Sur le phoque : animal sacré, aliment du futur

28 Avr, 2023

Par Mange ton Saint-Laurent!

Lorsqu’on parle de phoque, il n’est pas rare que la conversation bifurque vers la chasse controversée des blanchons et la colère de Brigitte Bardot. Assurément, quelqu’un se mettra à chanter du Beau Dommage; crée-moé, crée-moé pas, quek’part en Alaska.

Mais l’histoire du phoque et de son importance majeure pour l’établissement des humains sur le territoire québécois, on dirait qu’on la connaît moins.

Phoque - crédit photo Gil Thériault

Crédit photo: Gil Thériault – Site web de l’Association des chasseurs de phoques intra-Québec

Et qu’en est-il de la situation actuelle des populations de phoques dans nos eaux? Et si le Québec bénéficiait du retour du phoque dans les cuisines québécoises ?

Un peu d’histoire

Les eaux québécoises sont fréquentées depuis toujours par 6 espèces de phoques distinctes. Le phoque à capuchon, le phoque annelé, le phoque barbu, le phoque commun, le phoque du Groenland et le phoque gris. Leur présence dans les eaux salées du Québec a permis aux Premiers Peuples et aux suivants de traverser les années et de s’adapter à la rudesse hivernale du territoire.

Les Inuit consomment surtout le phoque annelé – connu sous le nom de nattiq en Inuktitut – qu’ils chassent entre autres pour la viande, le gras et la peau, peau qui résiste à l’eau et qui est utilisée pour fabriquer des vêtements et des magnifiques kamik, des bottes traditionnelles. Toutes les parties de l’animal sont valorisées et le foie, souvent mangé cru sur la banquise, est un aliment fort prisé et reconnu pour tenir au chaud.

Crédit photo : Raoul Jomphe – Site web de l’Association des chasseurs de phoques intra-Québec

Au Nunavik, dans le Nord du Québec, le gras de phoque est utilisé entre autres pour faire du suuvalik, une recette traditionnelle sous forme d’émulsion à base d’œufs de poissons, de gras de phoque et de petits fruits comme les bleuets ou la camarine noire. On y prépare aussi du uarutilik, un mélange de chair de poisson comme de l’Omble chevalier, de gras de phoque et de petits fruits. 

Mamartuk! (ça goûte bon!)

Le gras de phoque sert aussi de combustible pour le qulliq, une lampe à l’huile traditionnelle utilisée pour fournir de la lumière et de la chaleur au cœur de l’hiver. Les aliments traditionnels comme le phoque demeurent au coeur de la culture Inuit en Arctique et on raconte que quelques bouchées de cette viande ont un effet enivrant et vous réchauffent le corps, voire vous feront transpirer!

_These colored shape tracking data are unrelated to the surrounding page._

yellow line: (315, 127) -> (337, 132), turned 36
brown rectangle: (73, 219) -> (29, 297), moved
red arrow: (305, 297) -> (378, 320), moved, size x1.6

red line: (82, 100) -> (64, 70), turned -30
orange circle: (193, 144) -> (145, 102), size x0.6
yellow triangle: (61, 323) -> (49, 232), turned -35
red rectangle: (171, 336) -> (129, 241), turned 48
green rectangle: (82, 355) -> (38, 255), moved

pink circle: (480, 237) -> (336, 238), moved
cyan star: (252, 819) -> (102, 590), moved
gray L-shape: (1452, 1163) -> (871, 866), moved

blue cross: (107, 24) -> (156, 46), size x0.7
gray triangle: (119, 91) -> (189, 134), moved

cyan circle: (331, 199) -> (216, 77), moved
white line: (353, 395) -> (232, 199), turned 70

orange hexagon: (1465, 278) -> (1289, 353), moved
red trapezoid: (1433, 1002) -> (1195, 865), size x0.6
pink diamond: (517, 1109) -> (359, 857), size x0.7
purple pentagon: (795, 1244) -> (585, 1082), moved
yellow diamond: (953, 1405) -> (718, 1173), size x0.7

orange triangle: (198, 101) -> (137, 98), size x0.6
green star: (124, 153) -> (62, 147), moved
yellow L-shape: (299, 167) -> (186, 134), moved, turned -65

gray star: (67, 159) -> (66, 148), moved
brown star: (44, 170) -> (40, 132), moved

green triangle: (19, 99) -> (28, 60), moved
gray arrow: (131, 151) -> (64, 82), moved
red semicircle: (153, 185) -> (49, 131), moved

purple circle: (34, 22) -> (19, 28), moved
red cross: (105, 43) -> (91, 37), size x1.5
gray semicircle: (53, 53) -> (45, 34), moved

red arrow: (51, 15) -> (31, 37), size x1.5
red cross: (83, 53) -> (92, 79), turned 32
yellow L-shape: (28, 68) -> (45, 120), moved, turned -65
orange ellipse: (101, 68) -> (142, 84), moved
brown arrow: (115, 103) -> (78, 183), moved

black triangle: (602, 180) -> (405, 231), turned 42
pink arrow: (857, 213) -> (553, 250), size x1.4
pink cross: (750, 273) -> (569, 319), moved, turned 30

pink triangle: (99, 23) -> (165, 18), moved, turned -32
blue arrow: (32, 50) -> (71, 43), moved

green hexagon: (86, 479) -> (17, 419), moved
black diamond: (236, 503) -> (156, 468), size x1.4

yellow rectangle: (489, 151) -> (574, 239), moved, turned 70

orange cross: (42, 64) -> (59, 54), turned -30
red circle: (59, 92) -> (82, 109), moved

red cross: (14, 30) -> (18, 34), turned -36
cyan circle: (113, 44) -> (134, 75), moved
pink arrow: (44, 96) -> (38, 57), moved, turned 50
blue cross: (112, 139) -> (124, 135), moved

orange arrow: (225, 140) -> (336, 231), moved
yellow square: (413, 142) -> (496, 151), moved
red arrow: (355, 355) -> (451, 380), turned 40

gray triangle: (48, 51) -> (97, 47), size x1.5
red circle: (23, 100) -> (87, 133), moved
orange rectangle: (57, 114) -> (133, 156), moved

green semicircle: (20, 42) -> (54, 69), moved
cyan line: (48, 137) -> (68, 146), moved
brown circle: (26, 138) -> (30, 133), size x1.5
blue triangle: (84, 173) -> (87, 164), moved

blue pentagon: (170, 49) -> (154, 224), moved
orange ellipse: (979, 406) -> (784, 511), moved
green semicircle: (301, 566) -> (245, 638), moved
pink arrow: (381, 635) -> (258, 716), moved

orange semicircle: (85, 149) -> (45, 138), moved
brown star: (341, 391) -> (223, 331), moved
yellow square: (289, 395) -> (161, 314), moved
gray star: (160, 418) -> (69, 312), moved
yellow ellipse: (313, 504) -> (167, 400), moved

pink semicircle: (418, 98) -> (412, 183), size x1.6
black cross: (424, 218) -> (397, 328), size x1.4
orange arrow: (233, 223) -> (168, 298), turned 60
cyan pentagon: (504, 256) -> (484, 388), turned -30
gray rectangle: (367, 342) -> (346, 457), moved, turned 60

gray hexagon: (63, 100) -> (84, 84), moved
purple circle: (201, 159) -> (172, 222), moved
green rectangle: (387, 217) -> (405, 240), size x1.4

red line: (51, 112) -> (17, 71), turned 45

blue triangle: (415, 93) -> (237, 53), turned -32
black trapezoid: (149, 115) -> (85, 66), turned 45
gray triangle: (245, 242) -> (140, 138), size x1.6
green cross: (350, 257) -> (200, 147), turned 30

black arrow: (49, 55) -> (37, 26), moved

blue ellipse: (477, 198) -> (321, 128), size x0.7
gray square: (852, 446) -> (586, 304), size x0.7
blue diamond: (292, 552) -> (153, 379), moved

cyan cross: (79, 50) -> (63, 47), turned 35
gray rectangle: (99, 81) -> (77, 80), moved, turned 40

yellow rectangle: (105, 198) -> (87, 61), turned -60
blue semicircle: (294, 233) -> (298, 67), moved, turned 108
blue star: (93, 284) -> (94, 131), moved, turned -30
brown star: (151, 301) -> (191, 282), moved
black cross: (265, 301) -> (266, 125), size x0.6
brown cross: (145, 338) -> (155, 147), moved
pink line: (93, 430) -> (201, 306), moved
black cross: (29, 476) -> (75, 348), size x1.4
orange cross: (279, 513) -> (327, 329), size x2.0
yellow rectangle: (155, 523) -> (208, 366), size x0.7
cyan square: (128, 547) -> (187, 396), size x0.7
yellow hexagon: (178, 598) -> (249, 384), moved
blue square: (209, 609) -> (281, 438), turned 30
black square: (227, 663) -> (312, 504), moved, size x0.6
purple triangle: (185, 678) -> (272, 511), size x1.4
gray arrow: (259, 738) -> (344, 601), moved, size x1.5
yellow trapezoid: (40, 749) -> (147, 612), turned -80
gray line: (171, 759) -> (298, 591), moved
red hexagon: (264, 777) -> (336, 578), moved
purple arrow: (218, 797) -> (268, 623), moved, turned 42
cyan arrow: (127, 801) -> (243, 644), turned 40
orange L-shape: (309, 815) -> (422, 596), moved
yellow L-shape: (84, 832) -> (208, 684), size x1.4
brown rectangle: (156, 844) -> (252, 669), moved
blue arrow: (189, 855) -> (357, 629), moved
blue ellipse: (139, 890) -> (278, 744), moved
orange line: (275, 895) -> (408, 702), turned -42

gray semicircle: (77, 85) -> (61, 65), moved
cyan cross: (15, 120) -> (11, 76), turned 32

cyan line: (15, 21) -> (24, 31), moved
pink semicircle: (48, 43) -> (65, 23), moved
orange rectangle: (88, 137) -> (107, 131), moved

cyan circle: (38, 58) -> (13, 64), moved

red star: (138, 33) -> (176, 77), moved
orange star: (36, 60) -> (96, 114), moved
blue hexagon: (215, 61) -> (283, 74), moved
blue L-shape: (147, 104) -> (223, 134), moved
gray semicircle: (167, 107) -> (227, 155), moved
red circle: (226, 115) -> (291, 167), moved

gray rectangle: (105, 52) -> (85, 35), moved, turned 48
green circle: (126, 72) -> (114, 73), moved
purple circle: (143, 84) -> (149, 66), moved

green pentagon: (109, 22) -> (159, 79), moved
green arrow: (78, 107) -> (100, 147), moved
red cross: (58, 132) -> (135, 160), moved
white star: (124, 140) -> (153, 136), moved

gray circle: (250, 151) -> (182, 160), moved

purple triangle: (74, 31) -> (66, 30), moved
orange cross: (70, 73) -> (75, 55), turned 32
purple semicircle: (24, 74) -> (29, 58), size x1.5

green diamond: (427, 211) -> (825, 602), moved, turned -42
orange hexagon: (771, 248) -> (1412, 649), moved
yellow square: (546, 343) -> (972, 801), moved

La chasse au phoque a également eu une importance majeure chez les Innus de la Côte-Nord, qui adoraient sa chair grillée sur la braise et qui faisaient un très bon usage de chaque partie de l’animal. Comme les Inuit, les Innus se servaient de l’huile comme combustible pour l’éclairage et comme gras de cuisson.

La cuisine du phoque était très différente dans les familles d’origine européenne établies aux Îles-de-la-Madeleine et sur la Côte-Nord. Chez les “Canadiens français”, l’huile de phoque servait pour la friture du poisson et des pâtisseries. La chair était transformée en bouilli, en rôti, en ragoût ou en braisé. On se servait aussi du sang de l’animal pour épaissir les sauces.

À l’heure actuelle, la viande de phoque, surnommée loup-marin sur l’archipel, est consommée par plusieurs familles aux Îles-de-la-Madeleine et elle représente une réelle fierté régionale. Bien que les Madelinots et les Madeliniennes chassent traditionnellement le phoque du Groenland, ils et elles s’adonnent de plus en plus à la chasse au phoque gris dont la chair est particulièrement savoureuse. En effet, il semble que les données officielles, qui datent de 2016 et mentionnent surtout le phoque du Groenland, ne représentent plus tout à fait le portrait sur le terrain et que le phoque gris soit maintenant le plus fréquent dans les assiettes.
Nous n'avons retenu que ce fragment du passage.